-- Thoughts on data analysis, software
development and innovation management. Comments are welcome
Post 54
VIm, 20 years old
I would like to cite the 22nd pragmatic programming tip (Hunt and Thomas,
1999), which says:
"Use a single editor well. The editor should be an
extension of your hand; make sure your editor is configurable, extensible
and programmable"
VIm just turned 20!
It's wonderful news! VIm has been my choice for
extending my hand. Over time, the HJKL keys have become my
day-to-day user interface, and I'm really satisfied, despite I sometimes
mess up emails when editing on a web-based client :-)
Regardless that some say that
VI-VI-VI is the
Editor of the Beast, I believe it's a magnificent piece of art what
Bram Moolenaar released 20 years
ago, and I definitely stick with the beast.
I wonder if there's also a myth about it being coded in one weekend,
like Bill Joy's
best-known deed...
Although VIm was originally designed as a VI clone for the Amiga, it was
soon ported to other platforms and eventually grew to become the most
popular VI-compatible text editor.
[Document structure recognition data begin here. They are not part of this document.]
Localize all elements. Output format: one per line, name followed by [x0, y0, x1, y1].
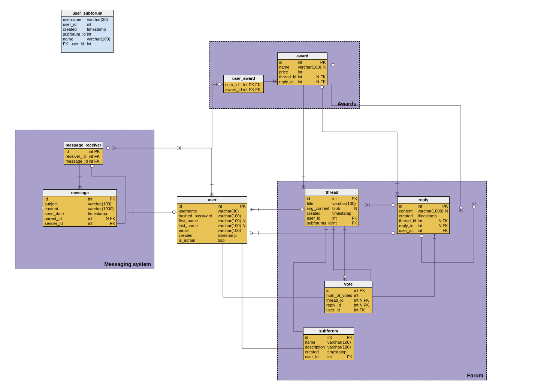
- entity-user[interactable]: useridintPKusernamevarchar(30)hashed_pas…: [177, 196, 247, 244]
- svg-line-61: [250, 233, 254, 235]
- table-row: createdtimestamp: [305, 211, 359, 216]
- table-row: reply_idintN FK: [398, 223, 449, 228]
- entity-message[interactable]: messageidintPKsubjectvarchar(100)content…: [43, 189, 117, 227]
- container-awards-label: Awards: [338, 101, 356, 107]
- container-messaging-label: Messaging system: [105, 261, 151, 267]
- entity-user_subforum-title: user_subforum: [61, 10, 113, 17]
- table-row: thread_idintN FK: [278, 75, 327, 79]
- table-row: user_idint FK: [325, 308, 372, 313]
- table-row: idintPK: [305, 196, 359, 201]
- table-row: user_idint PK FK: [224, 82, 263, 87]
- table-row: thread_idintN FK: [398, 218, 449, 223]
- table-row: priceint: [278, 70, 327, 75]
- entity-thread-title: thread: [305, 189, 359, 196]
- svg-line-48: [177, 146, 181, 148]
- table-row: idint PK: [325, 288, 372, 293]
- entity-thread[interactable]: threadidintPKtitlevarchar(100)img_conten…: [305, 189, 359, 226]
- table-row: is_adminbool: [177, 238, 247, 243]
- table-row: user_idintFK: [303, 355, 354, 359]
- table-row: emailvarchar(100): [177, 228, 247, 233]
- table-row: namevarchar(100): [61, 37, 113, 42]
- entity-vote-title: vote: [325, 281, 372, 288]
- table-row: FK_user_idint: [61, 42, 113, 46]
- table-row: usernamevarchar(30): [61, 17, 113, 22]
- svg-line-45: [210, 193, 212, 196]
- table-row: user_idintFK: [305, 216, 359, 221]
- table-row: titlevarchar(100): [305, 201, 359, 206]
- svg-point-27: [172, 211, 175, 214]
- table-row: createdtimestamp: [303, 350, 354, 355]
- table-row: idintPK: [43, 197, 117, 202]
- table-row: createdtimestamp: [61, 27, 113, 32]
- entity-award[interactable]: awardidintPKnamevarchar(100)Npriceintthr…: [277, 52, 327, 85]
- table-row: receiver_idint FK: [64, 154, 103, 159]
- table-row: thread_idint N FK: [325, 298, 372, 303]
- table-row: user_idint: [61, 22, 113, 27]
- table-row: createdtimestamp: [398, 214, 449, 218]
- svg-line-46: [212, 193, 214, 196]
- table-row: first_namevarchar(100)N: [177, 218, 247, 223]
- svg-line-57: [250, 208, 254, 209]
- table-row: subforums_idintFK: [305, 221, 359, 226]
- table-row: message_idint FK: [64, 159, 103, 164]
- entity-user-title: user: [177, 197, 247, 203]
- svg-line-60: [250, 231, 254, 233]
- table-row: sender_idintFK: [43, 221, 117, 226]
- table-row: user_idintFK: [398, 228, 449, 233]
- entity-reply[interactable]: replyidintPKcontentvarchar(1000)Ncreated…: [397, 196, 450, 234]
- table-row: award_idint PK FK: [224, 87, 263, 92]
- entity-user_award-title: user_award: [224, 75, 263, 82]
- table-row: img_contentblobN: [305, 206, 359, 211]
- table-row: last_namevarchar(100)N: [177, 223, 247, 228]
- table-row: descriptionvarchar(100): [303, 345, 354, 350]
- entity-award-title: award: [278, 53, 327, 60]
- table-row: parent_idintN FK: [43, 216, 117, 221]
- table-row: idint PK: [64, 149, 103, 154]
- table-row: namevarchar(100): [303, 340, 354, 345]
- entity-reply-title: reply: [398, 197, 449, 203]
- table-row: subforum_idint: [61, 32, 113, 37]
- table-row: num_of_votesint: [325, 293, 372, 298]
- container-forum-label: Forum: [467, 373, 483, 379]
- svg-line-49: [177, 148, 181, 150]
- table-row: send_datetimestamp: [43, 211, 117, 216]
- table-row: reply_idintN FK: [278, 79, 327, 84]
- entity-subforum-title: subforum: [303, 328, 354, 335]
- entity-user_subforum[interactable]: user_subforumusernamevarchar(30)user_idi…: [61, 10, 114, 53]
- table-row: idintPK: [398, 204, 449, 209]
- table-row: contentvarchar(1000): [43, 206, 117, 211]
- table-row: createdtimestamp: [177, 233, 247, 238]
- table-row: contentvarchar(1000)N: [398, 209, 449, 214]
- entity-message_receiver-title: message_receiver: [64, 142, 103, 149]
- table-row: reply_idint N FK: [325, 303, 372, 308]
- table-row: namevarchar(100)N: [278, 65, 327, 70]
- table-row: usernamevarchar(30): [177, 209, 247, 214]
- entity-subforum[interactable]: subforumidintPKnamevarchar(100)descripti…: [303, 328, 354, 360]
- entity-vote[interactable]: voteidint PKnum_of_votesintthread_idint …: [324, 281, 372, 313]
- table-row: idintPK: [278, 60, 327, 65]
- table-row: idintPK: [177, 204, 247, 209]
- entity-user_award[interactable]: user_awarduser_idint PK FKaward_idint PK…: [223, 75, 264, 93]
- table-row: hashed_passwordvarchar(100): [177, 214, 247, 218]
- svg-line-58: [250, 209, 254, 211]
- entity-message-title: message: [43, 190, 117, 196]
- table-row: subjectvarchar(100): [43, 202, 117, 206]
- entity-message_receiver[interactable]: message_receiveridint PKreceiver_idint F…: [64, 142, 103, 165]
- table-row: idintPK: [303, 335, 354, 340]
If you want to take a
brief look back at the history of VI and explore
some of the compelling technical features that continue to make VIm
relevant today, read
this article.
[Hunt and Thomas, 1999] A. Hunt and D. Thomas, "The Pragmatic Programmer:
From Journeyman to Master", Stoughton, MA, USA: Addison-Wesley
Professional, 1999.
Post 53
Natural Language Generator (NLG) released
I recall the tutorial that
Noah Smith gave at LxMLS about
Sequence Models
with much interest. Motivated and inspired by his explanation, today I
release a Natural Language Generator (NLG) based on n-gram Language Models
(see the CODE section).
Under the generative modelling paradigm, the history-based
model P(w_n|w_1,w_2,...,w_{n-1}) (see further analysis in the
NLG docs) may be
graphically represented by a finite-state machine/automaton such as
the Co-Occurrence Network (Mihalcea and Radev, 2011) that appears in
Alias, et al. (2008), see the figure below.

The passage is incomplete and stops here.